In fact, Cardinal Ratzinger was not appointed to the Congregation for the Doctrine of the Faith (CDF) until 1981, well after the abuse took place.
His office addressed sexual abuse cases only when it involved abuse of the confessional until 2001, when it took over abuse cases from the Roman Rota. Allegations against Murphy came to the CDF’s attention in 1996 because of claims he abused the confessional.
The documents provided to the New York Times by Anderson and Finnegan, as well as the Times’ interpretation of them, have been called into question.

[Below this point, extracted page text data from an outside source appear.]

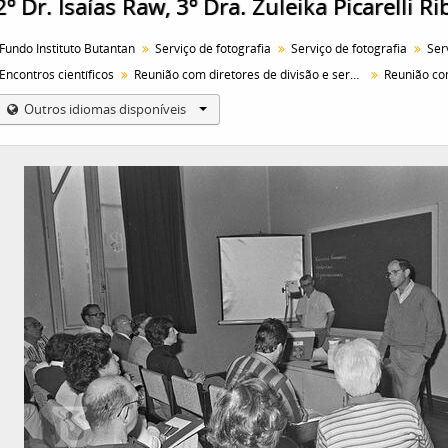
2º Dr. Isaías Raw, 3º Dra. Zuleika Picarelli Ri
Fundo Instituto Butantan
Serviço de fotografia
Serviço de fotografia
Encontros científicos
Reunião com diretores de divisão e serviço do Instituto Butantan.
Outros idiomas disponíveis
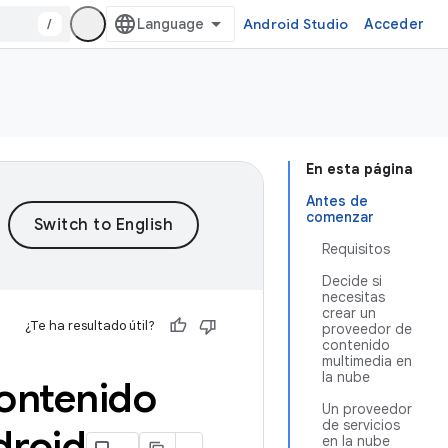
/
Android Studio
Acceder
En esta página
Antes de
comenzar
Requisitos
Decide si
necesitas
crear un
¿Te ha resultado útil?
proveedor de
contenido
multimedia en
la nube
ontenido
Un proveedor
de servicios
droid
en la nube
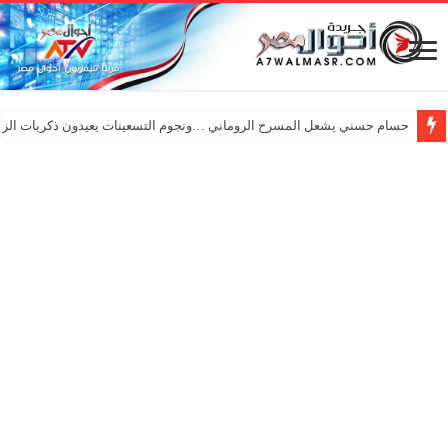
حسام حسني يشعل المسرح الروماني …ونجوم التسعينات يعيدون ذكريات الزم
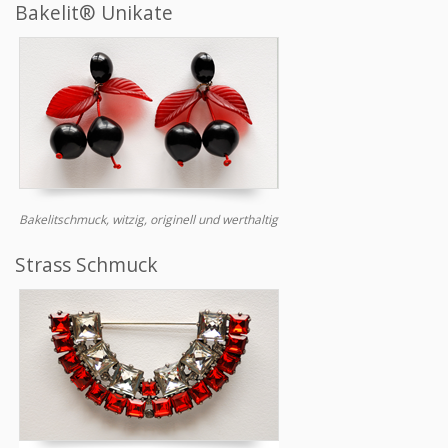
Bakelit® Unikate
Bakelitschmuck, witzig, originell und werthaltig
Strass Schmuck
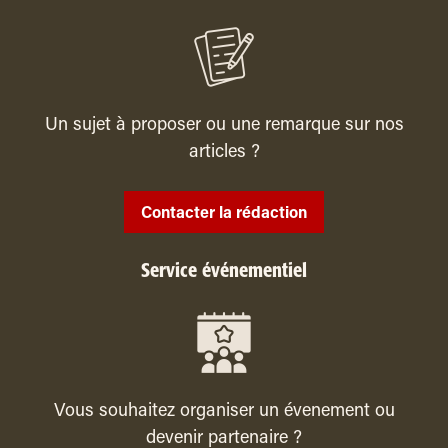
Un sujet à proposer ou une remarque sur nos
articles ?
Contacter la rédaction
Service événementiel
Vous souhaitez organiser un évenement ou
devenir partenaire ?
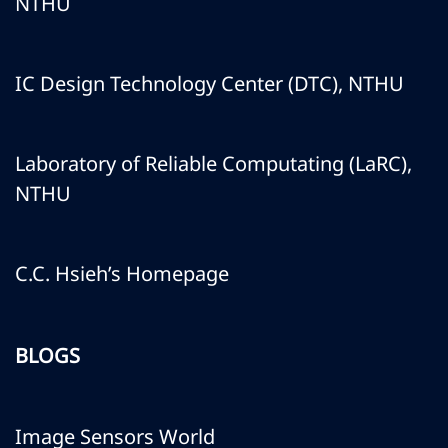
NTHU
IC Design Technology Center (DTC), NTHU
Laboratory of Reliable Computating (LaRC),
NTHU
C.C. Hsieh’s Homepage
BLOGS
Image Sensors World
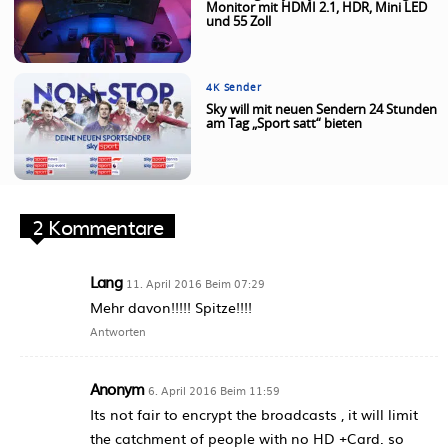
Monitor mit HDMI 2.1, HDR, Mini LED
und 55 Zoll
4K Sender
Sky will mit neuen Sendern 24 Stunden
am Tag „Sport satt“ bieten
2 Kommentare
Lang
11. April 2016 Beim 07:29
Mehr davon!!!!! Spitze!!!!
Antworten
Anonym
6. April 2016 Beim 11:59
Its not fair to encrypt the broadcasts , it will limit
the catchment of people with no HD +Card. so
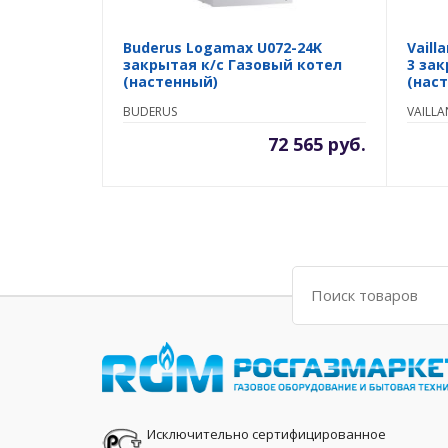
Buderus Logamax U072-24K
Vaill
закрытая к/с Газовый котел
3 за
(настенный)
(нас
BUDERUS
VAILLA
72 565 руб.
Поиск
Исключительно сертифицированное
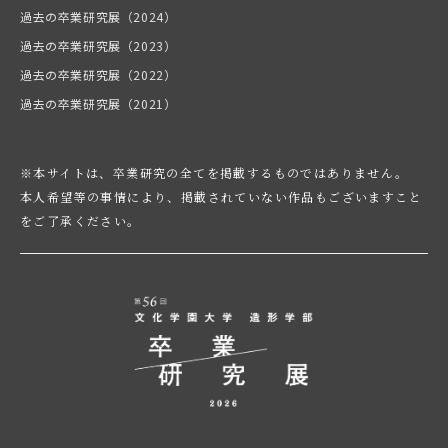
過去の卒業研究展（2024）
過去の卒業研究展（2023）
過去の卒業研究展（2022）
過去の卒業研究展（2021）
※本サイトは、卒業研究の全てを掲載するものではありません。
本人希望等の事情により、掲載されていない作品もございますこと
をご了承ください。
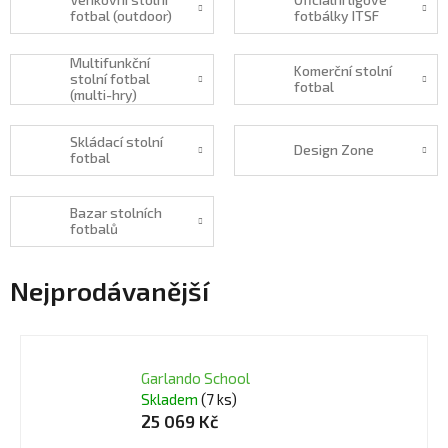
fotbal (outdoor)
fotbálky ITSF
Multifunkční
Komerční stolní
stolní fotbal
fotbal
(multi-hry)
Skládací stolní
Design Zone
fotbal
Bazar stolních
fotbalů
Nejprodávanější
Garlando School
Skladem
(7 ks)
25 069 Kč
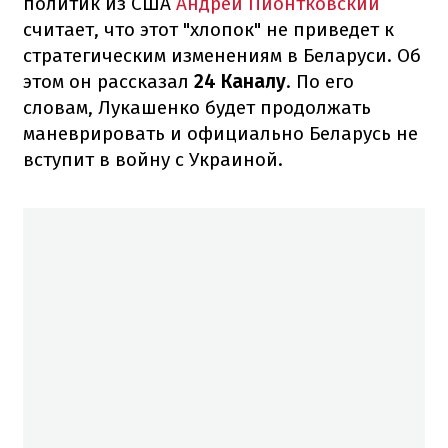
политик из США
Андрей Пионтковский
считает, что этот "хлопок" не приведет к
стратегическим изменениям в Беларуси. Об
этом он рассказал
24 Каналу
. По его
словам, Лукашенко будет продолжать
маневрировать и официально Беларусь не
вступит в войну с Украиной.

The documentation included the minutes of a key Vatican meeting between three Wisconsin bishops and CDF Secretary Archbishop Tarcisio Bertone. However, the same documentation revealed that these Italian-language minutes were translated “very roughly” into English using a computer translator.
Properly translated, the minutes show that the Vatican never ruled out the laicization of the priest, but a lack of records from the archdiocese created barriers to a canonical trial.
(Story continues below)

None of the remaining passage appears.